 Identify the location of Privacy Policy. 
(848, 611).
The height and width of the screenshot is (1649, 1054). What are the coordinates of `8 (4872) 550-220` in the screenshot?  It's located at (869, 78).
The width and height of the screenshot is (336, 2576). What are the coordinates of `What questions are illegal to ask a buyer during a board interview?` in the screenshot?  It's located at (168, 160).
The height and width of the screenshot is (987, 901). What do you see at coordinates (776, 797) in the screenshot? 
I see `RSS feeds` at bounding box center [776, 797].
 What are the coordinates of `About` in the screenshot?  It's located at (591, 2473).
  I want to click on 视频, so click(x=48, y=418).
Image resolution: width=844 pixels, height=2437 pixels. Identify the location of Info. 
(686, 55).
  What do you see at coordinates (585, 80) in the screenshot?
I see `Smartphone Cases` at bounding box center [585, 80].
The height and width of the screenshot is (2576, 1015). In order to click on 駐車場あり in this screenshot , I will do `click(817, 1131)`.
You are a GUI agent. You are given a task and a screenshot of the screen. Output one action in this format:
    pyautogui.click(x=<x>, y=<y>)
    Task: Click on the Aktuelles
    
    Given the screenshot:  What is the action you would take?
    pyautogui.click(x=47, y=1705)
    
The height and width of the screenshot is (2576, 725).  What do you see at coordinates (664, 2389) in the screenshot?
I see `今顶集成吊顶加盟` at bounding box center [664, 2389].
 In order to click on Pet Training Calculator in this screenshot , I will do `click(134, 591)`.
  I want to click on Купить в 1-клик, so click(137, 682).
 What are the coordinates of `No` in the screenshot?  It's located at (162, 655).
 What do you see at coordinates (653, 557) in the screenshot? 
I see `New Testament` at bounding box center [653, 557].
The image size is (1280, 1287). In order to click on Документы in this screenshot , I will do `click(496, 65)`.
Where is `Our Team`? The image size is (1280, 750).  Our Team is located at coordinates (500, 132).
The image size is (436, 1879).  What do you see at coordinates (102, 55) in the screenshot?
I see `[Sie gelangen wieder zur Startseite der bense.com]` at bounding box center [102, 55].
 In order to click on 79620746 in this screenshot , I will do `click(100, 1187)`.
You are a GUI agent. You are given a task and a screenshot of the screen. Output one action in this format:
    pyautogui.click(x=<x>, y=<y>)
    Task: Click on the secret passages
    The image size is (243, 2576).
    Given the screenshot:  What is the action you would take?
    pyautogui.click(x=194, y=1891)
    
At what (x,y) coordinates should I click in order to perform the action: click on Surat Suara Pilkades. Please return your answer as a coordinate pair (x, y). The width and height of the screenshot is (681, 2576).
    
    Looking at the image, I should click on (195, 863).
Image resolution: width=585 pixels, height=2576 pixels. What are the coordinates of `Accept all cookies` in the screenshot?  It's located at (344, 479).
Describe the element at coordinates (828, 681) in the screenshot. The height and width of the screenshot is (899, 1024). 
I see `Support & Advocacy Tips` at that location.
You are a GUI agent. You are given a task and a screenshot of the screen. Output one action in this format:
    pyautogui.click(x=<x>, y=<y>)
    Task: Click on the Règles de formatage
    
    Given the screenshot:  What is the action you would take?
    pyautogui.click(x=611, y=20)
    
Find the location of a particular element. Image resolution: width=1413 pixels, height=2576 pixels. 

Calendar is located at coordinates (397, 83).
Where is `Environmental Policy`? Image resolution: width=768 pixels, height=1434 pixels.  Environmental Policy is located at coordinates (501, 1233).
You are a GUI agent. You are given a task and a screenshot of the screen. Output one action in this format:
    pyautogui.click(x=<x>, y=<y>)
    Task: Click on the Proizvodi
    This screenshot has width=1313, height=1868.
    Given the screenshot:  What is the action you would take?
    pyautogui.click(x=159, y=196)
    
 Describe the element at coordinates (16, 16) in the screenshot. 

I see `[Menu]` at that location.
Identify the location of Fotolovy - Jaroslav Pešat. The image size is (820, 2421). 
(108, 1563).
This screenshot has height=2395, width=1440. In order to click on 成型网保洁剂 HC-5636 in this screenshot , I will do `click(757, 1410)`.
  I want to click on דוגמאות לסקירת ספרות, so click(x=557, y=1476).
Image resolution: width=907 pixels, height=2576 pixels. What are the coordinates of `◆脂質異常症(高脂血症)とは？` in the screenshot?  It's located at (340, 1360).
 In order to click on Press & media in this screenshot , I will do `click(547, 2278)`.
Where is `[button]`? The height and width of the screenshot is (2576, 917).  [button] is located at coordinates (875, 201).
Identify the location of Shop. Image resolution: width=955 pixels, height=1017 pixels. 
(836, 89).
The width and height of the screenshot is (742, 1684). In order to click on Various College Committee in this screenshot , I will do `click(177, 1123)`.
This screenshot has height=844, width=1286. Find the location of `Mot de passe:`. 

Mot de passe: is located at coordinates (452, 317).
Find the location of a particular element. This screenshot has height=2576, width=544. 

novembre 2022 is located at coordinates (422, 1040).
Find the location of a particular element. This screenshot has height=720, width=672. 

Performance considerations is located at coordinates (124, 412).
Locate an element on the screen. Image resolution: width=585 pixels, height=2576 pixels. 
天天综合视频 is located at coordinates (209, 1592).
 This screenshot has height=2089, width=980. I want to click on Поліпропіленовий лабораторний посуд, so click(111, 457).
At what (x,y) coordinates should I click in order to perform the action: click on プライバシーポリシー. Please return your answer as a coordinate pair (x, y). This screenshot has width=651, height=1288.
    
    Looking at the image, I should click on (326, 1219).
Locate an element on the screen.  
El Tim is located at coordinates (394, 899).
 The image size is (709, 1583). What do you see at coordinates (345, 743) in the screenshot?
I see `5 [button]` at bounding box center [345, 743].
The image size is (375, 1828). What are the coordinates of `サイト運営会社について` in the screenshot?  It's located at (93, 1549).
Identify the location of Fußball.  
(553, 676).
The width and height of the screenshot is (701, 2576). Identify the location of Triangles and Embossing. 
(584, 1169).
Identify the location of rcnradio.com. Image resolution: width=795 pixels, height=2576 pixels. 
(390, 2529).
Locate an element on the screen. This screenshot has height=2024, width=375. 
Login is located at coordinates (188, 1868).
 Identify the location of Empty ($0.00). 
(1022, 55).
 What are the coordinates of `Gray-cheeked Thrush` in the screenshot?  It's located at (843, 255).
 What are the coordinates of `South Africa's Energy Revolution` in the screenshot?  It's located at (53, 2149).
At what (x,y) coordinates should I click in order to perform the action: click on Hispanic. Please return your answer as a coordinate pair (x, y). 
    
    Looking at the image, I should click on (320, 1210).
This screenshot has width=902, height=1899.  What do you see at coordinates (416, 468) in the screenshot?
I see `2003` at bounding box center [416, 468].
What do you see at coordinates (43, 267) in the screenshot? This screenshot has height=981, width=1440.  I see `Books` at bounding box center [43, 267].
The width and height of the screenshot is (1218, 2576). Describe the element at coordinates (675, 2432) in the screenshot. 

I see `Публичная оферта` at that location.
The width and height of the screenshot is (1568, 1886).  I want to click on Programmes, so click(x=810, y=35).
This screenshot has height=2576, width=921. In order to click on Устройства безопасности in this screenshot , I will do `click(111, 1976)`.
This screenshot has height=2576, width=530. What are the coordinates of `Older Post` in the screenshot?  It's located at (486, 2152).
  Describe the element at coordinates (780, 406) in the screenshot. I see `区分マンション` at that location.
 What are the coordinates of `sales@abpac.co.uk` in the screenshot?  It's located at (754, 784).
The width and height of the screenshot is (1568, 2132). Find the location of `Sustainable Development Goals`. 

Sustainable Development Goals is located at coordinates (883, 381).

+++

EXERCISE REQUIREMENTS =
Would you please transcribe all of the entries above exactly?

FINISHED EXERCISE =
 Identify the location of Privacy Policy. 
(848, 611).
The height and width of the screenshot is (1649, 1054). What are the coordinates of `8 (4872) 550-220` in the screenshot?  It's located at (869, 78).
The width and height of the screenshot is (336, 2576). What are the coordinates of `What questions are illegal to ask a buyer during a board interview?` in the screenshot?  It's located at (168, 160).
The height and width of the screenshot is (987, 901). What do you see at coordinates (776, 797) in the screenshot? 
I see `RSS feeds` at bounding box center [776, 797].
 What are the coordinates of `About` in the screenshot?  It's located at (591, 2473).
  I want to click on 视频, so click(x=48, y=418).
Image resolution: width=844 pixels, height=2437 pixels. Identify the location of Info. 
(686, 55).
  What do you see at coordinates (585, 80) in the screenshot?
I see `Smartphone Cases` at bounding box center [585, 80].
The height and width of the screenshot is (2576, 1015). In order to click on 駐車場あり in this screenshot , I will do `click(817, 1131)`.
You are a GUI agent. You are given a task and a screenshot of the screen. Output one action in this format:
    pyautogui.click(x=<x>, y=<y>)
    Task: Click on the Aktuelles
    
    Given the screenshot:  What is the action you would take?
    pyautogui.click(x=47, y=1705)
    
The height and width of the screenshot is (2576, 725).  What do you see at coordinates (664, 2389) in the screenshot?
I see `今顶集成吊顶加盟` at bounding box center [664, 2389].
 In order to click on Pet Training Calculator in this screenshot , I will do `click(134, 591)`.
  I want to click on Купить в 1-клик, so click(137, 682).
 What are the coordinates of `No` in the screenshot?  It's located at (162, 655).
 What do you see at coordinates (653, 557) in the screenshot? 
I see `New Testament` at bounding box center [653, 557].
The image size is (1280, 1287). In order to click on Документы in this screenshot , I will do `click(496, 65)`.
Where is `Our Team`? The image size is (1280, 750).  Our Team is located at coordinates (500, 132).
The image size is (436, 1879).  What do you see at coordinates (102, 55) in the screenshot?
I see `[Sie gelangen wieder zur Startseite der bense.com]` at bounding box center [102, 55].
 In order to click on 79620746 in this screenshot , I will do `click(100, 1187)`.
You are a GUI agent. You are given a task and a screenshot of the screen. Output one action in this format:
    pyautogui.click(x=<x>, y=<y>)
    Task: Click on the secret passages
    The image size is (243, 2576).
    Given the screenshot:  What is the action you would take?
    pyautogui.click(x=194, y=1891)
    
At what (x,y) coordinates should I click in order to perform the action: click on Surat Suara Pilkades. Please return your answer as a coordinate pair (x, y). The width and height of the screenshot is (681, 2576).
    
    Looking at the image, I should click on (195, 863).
Image resolution: width=585 pixels, height=2576 pixels. What are the coordinates of `Accept all cookies` in the screenshot?  It's located at (344, 479).
Describe the element at coordinates (828, 681) in the screenshot. The height and width of the screenshot is (899, 1024). 
I see `Support & Advocacy Tips` at that location.
You are a GUI agent. You are given a task and a screenshot of the screen. Output one action in this format:
    pyautogui.click(x=<x>, y=<y>)
    Task: Click on the Règles de formatage
    
    Given the screenshot:  What is the action you would take?
    pyautogui.click(x=611, y=20)
    
Find the location of a particular element. Image resolution: width=1413 pixels, height=2576 pixels. 

Calendar is located at coordinates (397, 83).
Where is `Environmental Policy`? Image resolution: width=768 pixels, height=1434 pixels.  Environmental Policy is located at coordinates (501, 1233).
You are a GUI agent. You are given a task and a screenshot of the screen. Output one action in this format:
    pyautogui.click(x=<x>, y=<y>)
    Task: Click on the Proizvodi
    This screenshot has width=1313, height=1868.
    Given the screenshot:  What is the action you would take?
    pyautogui.click(x=159, y=196)
    
 Describe the element at coordinates (16, 16) in the screenshot. 

I see `[Menu]` at that location.
Identify the location of Fotolovy - Jaroslav Pešat. The image size is (820, 2421). 
(108, 1563).
This screenshot has height=2395, width=1440. In order to click on 成型网保洁剂 HC-5636 in this screenshot , I will do `click(757, 1410)`.
  I want to click on דוגמאות לסקירת ספרות, so click(x=557, y=1476).
Image resolution: width=907 pixels, height=2576 pixels. What are the coordinates of `◆脂質異常症(高脂血症)とは？` in the screenshot?  It's located at (340, 1360).
 In order to click on Press & media in this screenshot , I will do `click(547, 2278)`.
Where is `[button]`? The height and width of the screenshot is (2576, 917).  [button] is located at coordinates (875, 201).
Identify the location of Shop. Image resolution: width=955 pixels, height=1017 pixels. 
(836, 89).
The width and height of the screenshot is (742, 1684). In order to click on Various College Committee in this screenshot , I will do `click(177, 1123)`.
This screenshot has height=844, width=1286. Find the location of `Mot de passe:`. 

Mot de passe: is located at coordinates (452, 317).
Find the location of a particular element. This screenshot has height=2576, width=544. 

novembre 2022 is located at coordinates (422, 1040).
Find the location of a particular element. This screenshot has height=720, width=672. 

Performance considerations is located at coordinates (124, 412).
Locate an element on the screen. Image resolution: width=585 pixels, height=2576 pixels. 
天天综合视频 is located at coordinates (209, 1592).
 This screenshot has height=2089, width=980. I want to click on Поліпропіленовий лабораторний посуд, so click(111, 457).
At what (x,y) coordinates should I click in order to perform the action: click on プライバシーポリシー. Please return your answer as a coordinate pair (x, y). This screenshot has width=651, height=1288.
    
    Looking at the image, I should click on (326, 1219).
Locate an element on the screen.  
El Tim is located at coordinates (394, 899).
 The image size is (709, 1583). What do you see at coordinates (345, 743) in the screenshot?
I see `5 [button]` at bounding box center [345, 743].
The image size is (375, 1828). What are the coordinates of `サイト運営会社について` in the screenshot?  It's located at (93, 1549).
Identify the location of Fußball.  
(553, 676).
The width and height of the screenshot is (701, 2576). Identify the location of Triangles and Embossing. 
(584, 1169).
Identify the location of rcnradio.com. Image resolution: width=795 pixels, height=2576 pixels. 
(390, 2529).
Locate an element on the screen. This screenshot has height=2024, width=375. 
Login is located at coordinates (188, 1868).
 Identify the location of Empty ($0.00). 
(1022, 55).
 What are the coordinates of `Gray-cheeked Thrush` in the screenshot?  It's located at (843, 255).
 What are the coordinates of `South Africa's Energy Revolution` in the screenshot?  It's located at (53, 2149).
At what (x,y) coordinates should I click in order to perform the action: click on Hispanic. Please return your answer as a coordinate pair (x, y). 
    
    Looking at the image, I should click on (320, 1210).
This screenshot has width=902, height=1899.  What do you see at coordinates (416, 468) in the screenshot?
I see `2003` at bounding box center [416, 468].
What do you see at coordinates (43, 267) in the screenshot? This screenshot has height=981, width=1440.  I see `Books` at bounding box center [43, 267].
The width and height of the screenshot is (1218, 2576). Describe the element at coordinates (675, 2432) in the screenshot. 

I see `Публичная оферта` at that location.
The width and height of the screenshot is (1568, 1886).  I want to click on Programmes, so click(x=810, y=35).
This screenshot has height=2576, width=921. In order to click on Устройства безопасности in this screenshot , I will do `click(111, 1976)`.
This screenshot has height=2576, width=530. What are the coordinates of `Older Post` in the screenshot?  It's located at (486, 2152).
  Describe the element at coordinates (780, 406) in the screenshot. I see `区分マンション` at that location.
 What are the coordinates of `sales@abpac.co.uk` in the screenshot?  It's located at (754, 784).
The width and height of the screenshot is (1568, 2132). Find the location of `Sustainable Development Goals`. 

Sustainable Development Goals is located at coordinates (883, 381).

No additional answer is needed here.